Cet effroyable choc parut rendre à Porthos les forces qu’il avait perdues ; il se releva, géant lui-même entre ces géants. Mais, au moment où il fuyait entre la double haie de fantômes granitiques, ces derniers, qui n’étaient plus soutenus par les chaînons correspondants, commencèrent à rouler avec fracas autour de ce Titan qui semblait précipité du ciel au milieu des rochers qu’il venait de lancer contre lui.

Porthos sentit trembler sous ses pieds le sol ébranlé par ce long déchirement. Il étendit à droite et à gauche ses vastes mains pour repousser les rochers croulants. Un bloc gigantesque vint s’appuyer à chacune de ses paumes étendues ; il courba la tête, et une troisième masse granitique vint s’appesantir entre ses deux épaules.

Un instant, les bras de Porthos avaient plié ; mais l’hercule réunit toutes ses forces, et l’on vit les deux parois de cette prison dans laquelle il était enseveli s’écarter lentement et lui faire place.
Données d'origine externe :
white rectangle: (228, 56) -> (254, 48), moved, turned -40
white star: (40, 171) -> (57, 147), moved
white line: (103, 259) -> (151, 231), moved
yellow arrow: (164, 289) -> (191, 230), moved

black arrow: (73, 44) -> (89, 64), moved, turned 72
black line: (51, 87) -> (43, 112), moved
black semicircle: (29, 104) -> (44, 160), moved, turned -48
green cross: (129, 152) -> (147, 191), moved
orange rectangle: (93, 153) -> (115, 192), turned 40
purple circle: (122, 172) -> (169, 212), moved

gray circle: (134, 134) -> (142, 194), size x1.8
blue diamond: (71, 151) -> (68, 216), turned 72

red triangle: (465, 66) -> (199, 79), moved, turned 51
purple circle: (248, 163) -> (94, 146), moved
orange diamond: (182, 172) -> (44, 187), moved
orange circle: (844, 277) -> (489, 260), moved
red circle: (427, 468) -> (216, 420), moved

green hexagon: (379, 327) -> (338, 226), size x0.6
Un instant, il apparut dans cet encadrement de granit comme l’ange antique du chaos ; mais, en écartant les roches latérales, il ôta son point d’appui au monolithe qui pesait sur ses fortes épaules, et le monolithe, s’appuyant de tout son poids, précipita le géant sur ses genoux. Les roches latérales, un instant écartées, se rapprochèrent et vinrent ajouter leur poids au poids primitif, qui eût suffi pour écraser dix hommes.

Le géant tomba sans crier à l’aide ; il tomba en répondant à Aramis par des mots d’encouragement et d’espoir, car un instant, grâce au puissant arc-boutant de ses mains, il put croire que, comme Encelade, il secouerait ce triple poids. Mais, peu à peu, Aramis vit le bloc s’affaisser ; les mains crispées un instant, les bras roidis par un dernier effort, plièrent, les épaules tendues s’affaissèrent déchirées, et la roche continua de s’abaisser graduellement.
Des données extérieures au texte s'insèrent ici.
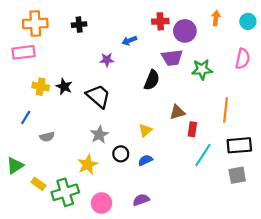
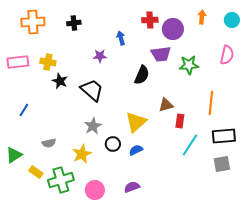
blue arrow: (129, 41) -> (121, 38), turned 96
pink rectangle: (24, 52) -> (18, 62), moved
yellow cross: (41, 87) -> (48, 62), moved
yellow triangle: (145, 130) -> (136, 122), size x1.6
gray semicircle: (47, 137) -> (49, 143), moved

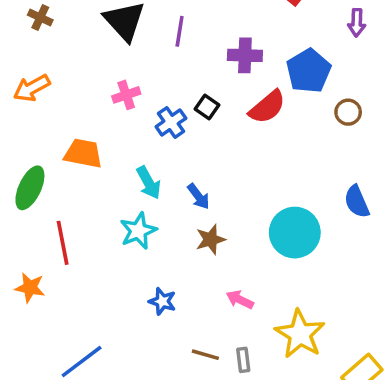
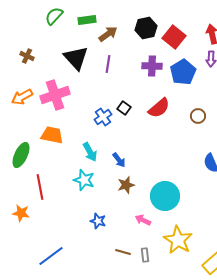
purple cross: (245, 55) -> (152, 66), moved
blue pentagon: (309, 71) -> (183, 72), moved
pink cross: (126, 95) -> (55, 95), moved, size x1.8
brown circle: (348, 112) -> (198, 116), moved
cyan star: (138, 231) -> (84, 180), turned -30
cyan circle: (295, 233) -> (165, 196), moved

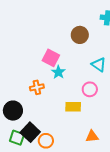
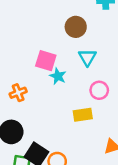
cyan triangle: (99, 65) -> (87, 57), moved, turned 35
orange cross: (37, 87) -> (18, 93), moved

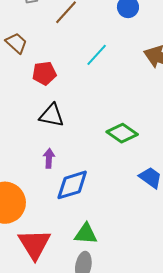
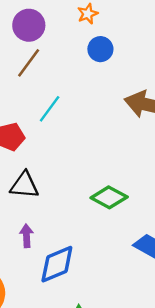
cyan line: (97, 55) -> (50, 109), moved

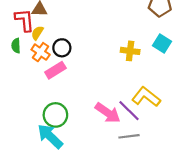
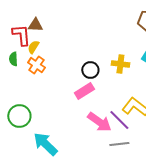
black circle: (62, 48) -> (90, 70), moved
pink rectangle: (55, 70) -> (84, 91), moved
green circle: (55, 115) -> (19, 116), moved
— Porthos ! Porthos ! criait Aramis en s’arrachant les cheveux, Porthos, où es-tu ? Parle !

— Là ! là ! murmurait Porthos d’une voix qui s’éteignait ; patience ! patience !
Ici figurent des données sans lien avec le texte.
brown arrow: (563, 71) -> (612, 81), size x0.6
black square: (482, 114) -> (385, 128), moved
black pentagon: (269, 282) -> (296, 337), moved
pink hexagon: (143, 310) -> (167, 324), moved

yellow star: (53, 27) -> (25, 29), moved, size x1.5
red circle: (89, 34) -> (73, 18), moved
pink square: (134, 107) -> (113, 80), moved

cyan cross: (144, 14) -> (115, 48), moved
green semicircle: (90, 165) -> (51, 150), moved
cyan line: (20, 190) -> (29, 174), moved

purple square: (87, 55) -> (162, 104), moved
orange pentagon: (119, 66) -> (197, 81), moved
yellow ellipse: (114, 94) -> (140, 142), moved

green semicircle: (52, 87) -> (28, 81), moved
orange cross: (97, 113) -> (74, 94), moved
À peine acheva-t-il ce dernier mot : l’impulsion de la chute augmenta la pesanteur ; l’énorme roche s’abattit, pressée par les deux autres qui s’abattirent sur elle, et engloutit Porthos dans un sépulcre de pierres brisées.

En entendant la voix expirante de son ami, Aramis avait sauté à terre. Deux des Bretons le suivirent un levier à la main, un seul suffisant pour garder la barque. Les derniers râles du vaillant lutteur les guidèrent dans les décombres.

Aramis, étincelant, superbe, jeune comme à vingt ans, s’élança vers la triple masse, et de ses mains délicates comme des mains de femme, leva par un miracle de vigueur un coin de l’immense sépulcre de granit. Alors, il entrevit dans les ténèbres de cette fosse l’œil brillant de son ami, à qui la masse soulevée un instant venait de rendre la respiration. Aussitôt les deux hommes se précipitèrent, se cramponnèrent au levier de fer, réunissant leur triple effort, non pas pour le soulever, mais pour le maintenir. Tout fut inutile : les trois hommes plièrent lentement avec des cris de douleur, et la rude voix de Porthos, les voyant s’épuiser dans une lutte inutile, murmura d’un ton railleur ces mots suprêmes venus jusqu’aux lèvres avec la suprême respiration :

— Trop lourd !

Après quoi, l’œil s’obscurcit et se ferma, le visage devint pâle, la main blanchit, et le Titan se coucha, poussant un dernier soupir.

Avec lui s’affaissa la roche, que, même dans son agonie, il avait soutenue encore !

Les trois hommes laissèrent échapper le levier, qui roula sur la pierre tumulaire.

Puis, haletant, pâle, la sueur au front, Aramis écouta, la poitrine serrée, le cœur prêt à se rompre.

Plus rien ! Le géant dormait de l’éternel sommeil, dans le sépulcre que Dieu lui avait fait à sa taille.